Além de acompanhar o processo para a realização e êxito do aborto da menina de 14 anos, cuja apreensão vai se tornando exasperante (assim como acontece com a personagem Gabita, de 4 meses...), o filme entremeia esse acompanhamento a testemunhos de cinco mulheres. Há aquela que precisou abortar legalmente por má formação do feto; outra que abortou clandestinamente o fruto de uma chantagem do ex-marido; mais uma que abortou por estupro, quando casada e mãe de três filhos; uma que abortou cinco vezes, pelas mãos de uma “mãe de anjo”; e outra ainda que, por ausência de condições financeiras e pelas próprias mãos, abortou, teve hemorragia e, quando internada, fora denunciada e algemada sobre a própria cama hospitalar, e, de lá, ainda não recuperada, presa em uma cela de uma delegacia, conforme nos conta em um breve depoimento, como os demais.

Ilustração de casos? Em parte sim.
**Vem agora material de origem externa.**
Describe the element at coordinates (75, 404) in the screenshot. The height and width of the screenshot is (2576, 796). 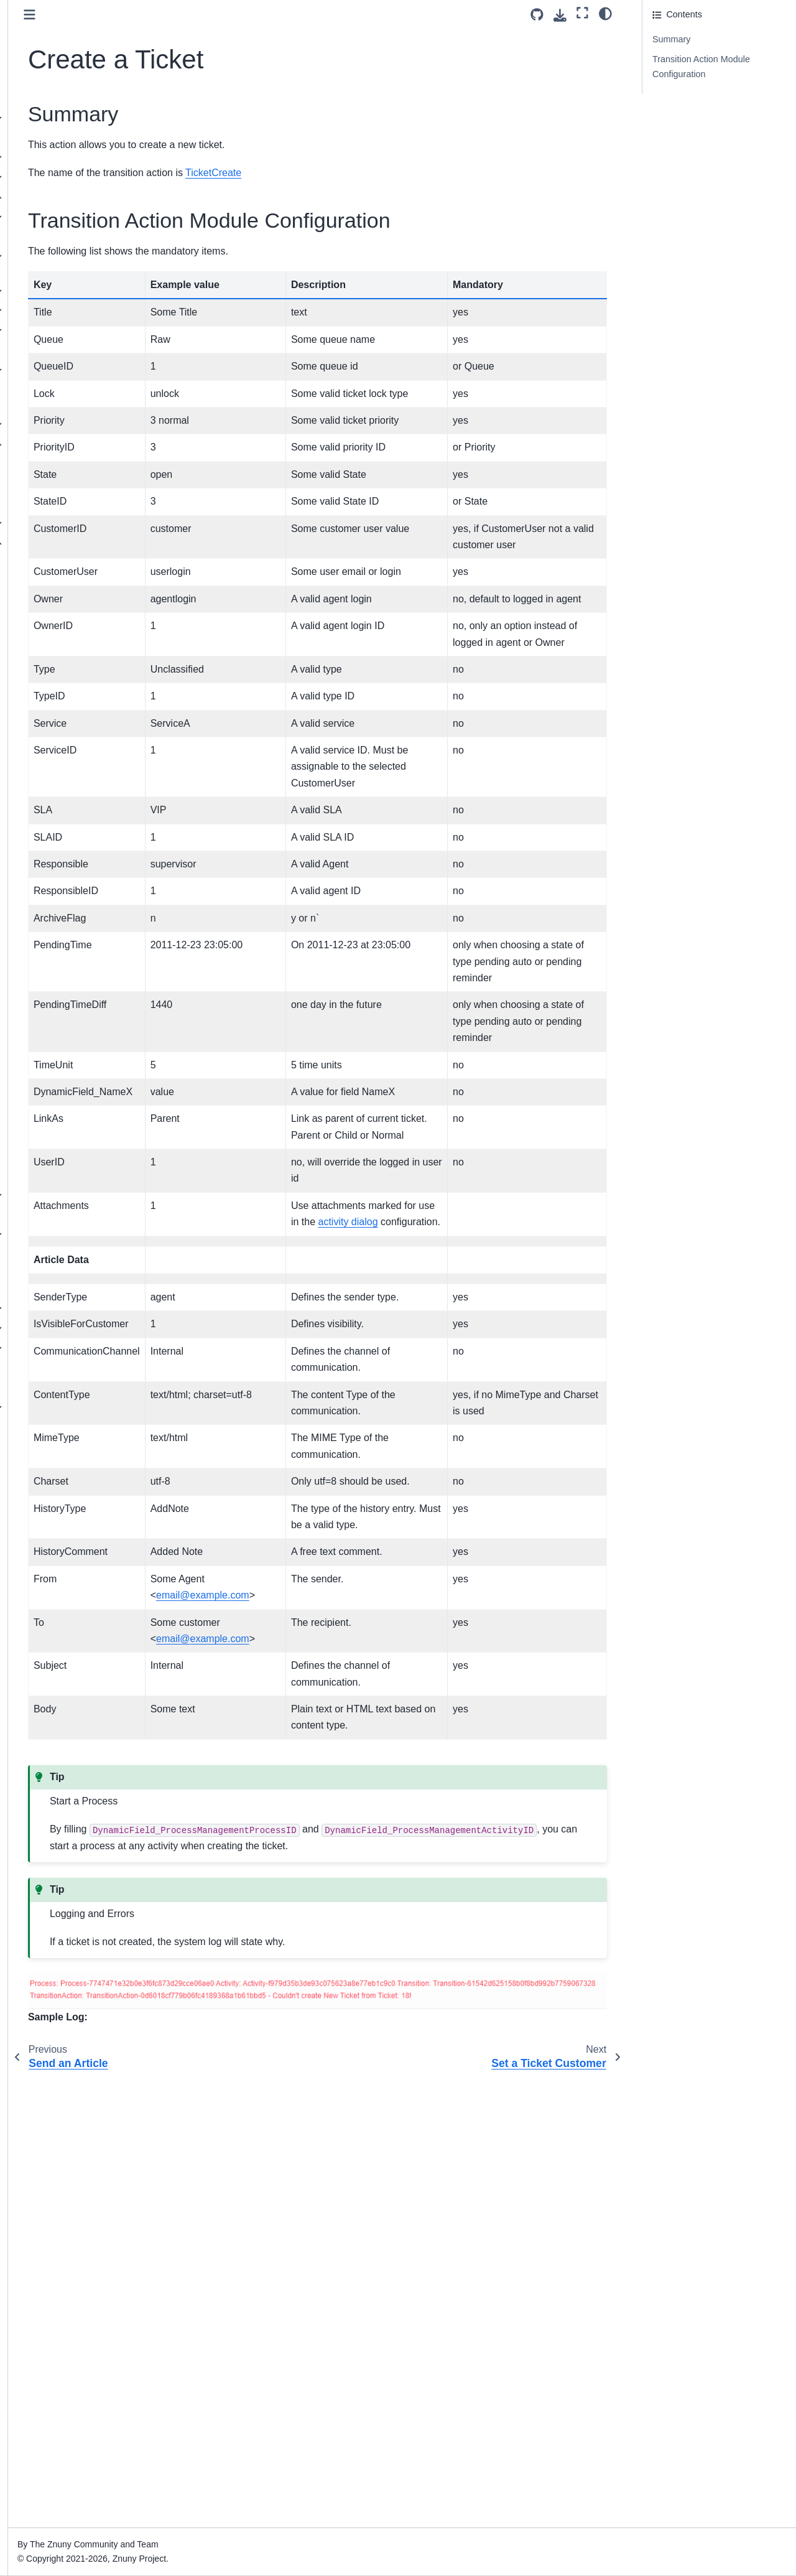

À exceção do eixo mais observacional, cujo tempo dos planos, em função da construção de uma dinâmica narrativa marcada pela tensão dramática, e cujo rigor dos enquadramentos, que produzem uma espécie de silente solidariedade e um efeito de poesia combinado com asfixia, as falas dessas mulheres vêm confirmar a expectativa de um panorama temático pré-concebido, funcionalizando as experiências narradas. Deixamos assim de acompanhar testemunhos para ouvirmos depoimentos. Nesses casos, temos o lado dos outros exposto na tela, mas não temos o filme ao lado desse mesmos outros. Aqui, tanto a câmera como a montagem parecem reafirmar a mediação institucional, a distância e, no mais das vezes, a posição social e simbólica do discurso da vitimização.
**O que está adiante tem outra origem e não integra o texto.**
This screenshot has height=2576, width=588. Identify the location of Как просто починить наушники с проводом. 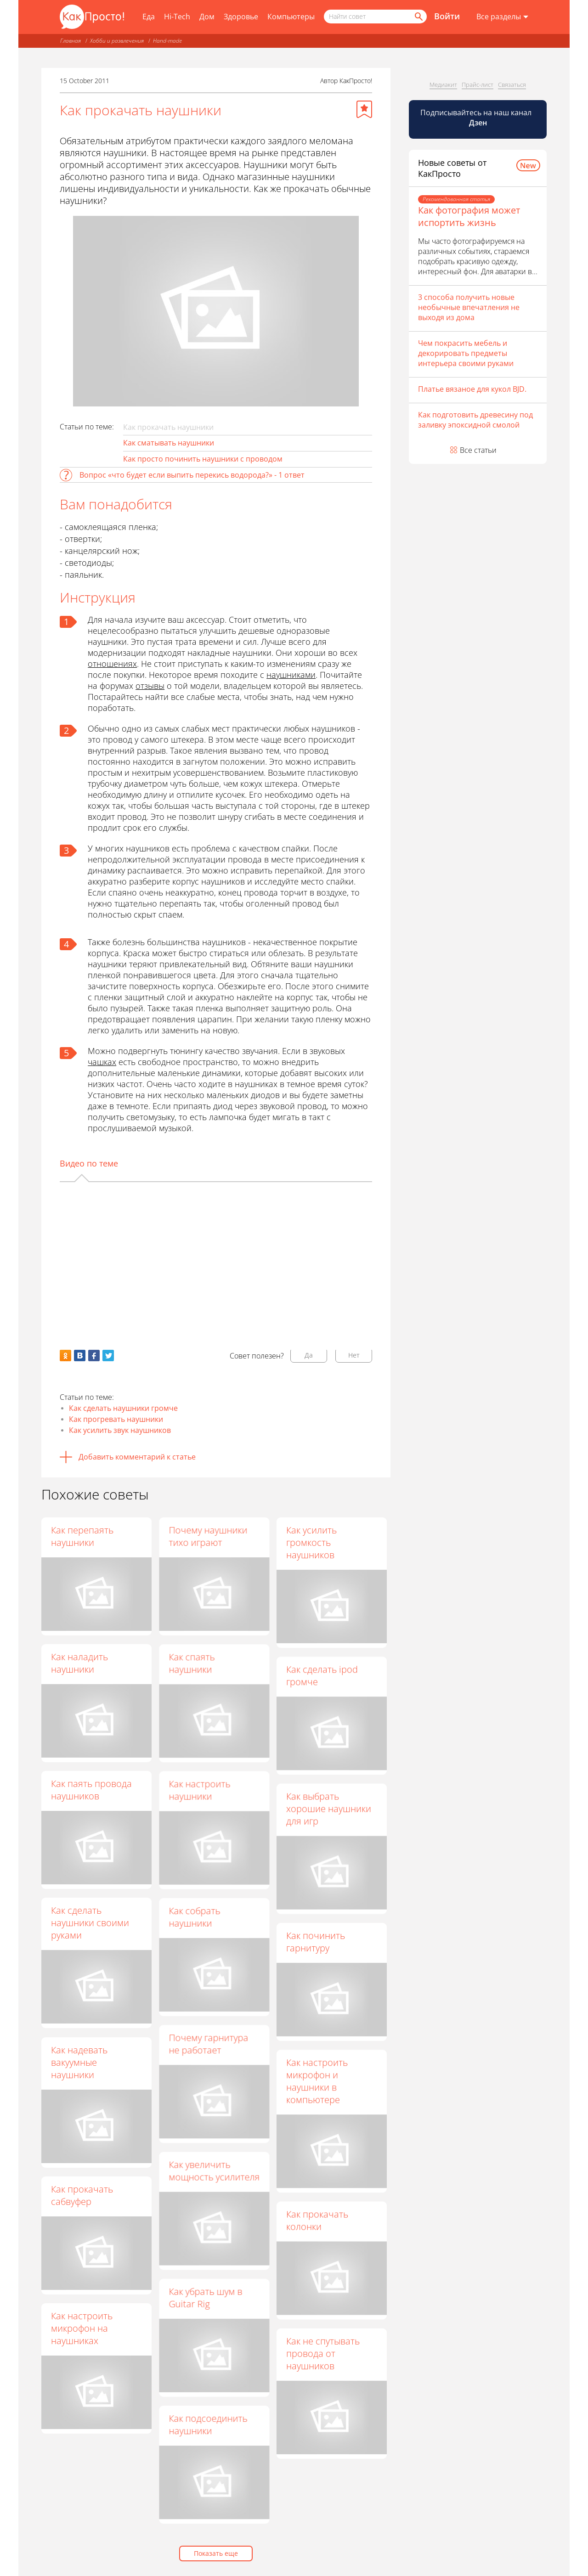 (203, 459).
Neste ponto, e no último terço do filme, o acompanhamento do drama da menina sem rosto e os depoimentos das mulheres anônimas dão lugar, abrupta e equivocadamente, a uma série de rápidas e objetivas falas de uma plêiade de homens do saber, de “cabeças falantes” – essas sim munidas de rosto, identidade e profissão, como um médico, um juiz, um obstetra, e assim por diante. Homens dotados de importância e legitimação social, cuja utilização pela montagem de seus discursos em defesa da descriminalização do aborto quer legitimar não apenas a postura política do filme como a experiência de suas personagens, como se as pequenas e grandes tragédias de suas vidas necessitassem de uma instância legitimadora externa que não a própria e desesperada necessidade pessoal.
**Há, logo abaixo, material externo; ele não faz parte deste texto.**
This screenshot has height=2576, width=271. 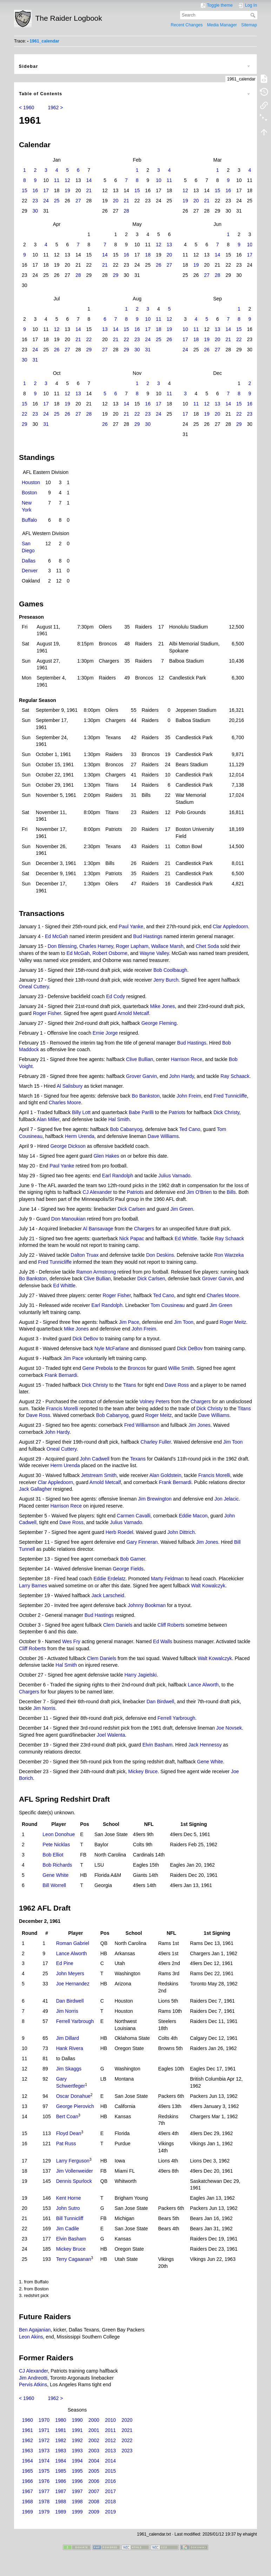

Desprovidas de sentido narrativo, e redundantes, as falas médicas, legais e institucionais acabam por desacreditar, na lógica diegética do filme, a força da experiência das personagens, por si só fruto da absurda criminalização penal em que se encontra a prática do aborto, situação, como a da mulher presa ainda sangrando em uma cama de hospital, que prescinde de quaisquer discursos explicitamente engajados para explicá-la ou atacá-la. Tais discursos, cujo sentido é apenas estritamente político, mas, enquanto postura política, pouco problematizadora e, até, redutora, no limite desacreditam a força do próprio filme, como se realidade não fosse suficiente, como se o gritar interior dessas mulheres não fosse audível.

Com isso, não se está aqui, evidentemente, interditando dogmaticamente filmes militantes, pelo contrário. O problema é quando o filme, aparentemente mais por descrença de sua proposta inicial do que por engajamento, precisa de uma legitimação que lhe seja exterior. Antes de militar por um ideal político, O Aborto dos Outros seria mais potente politicamente se militasse convictamente pela expressão estética da vida, para que, como já dissera Deleuze sobre o cinema do John Cassavetes, os personagens não passem para o lado da câmera sem que a câmera tenha passado para o lado dos personagens.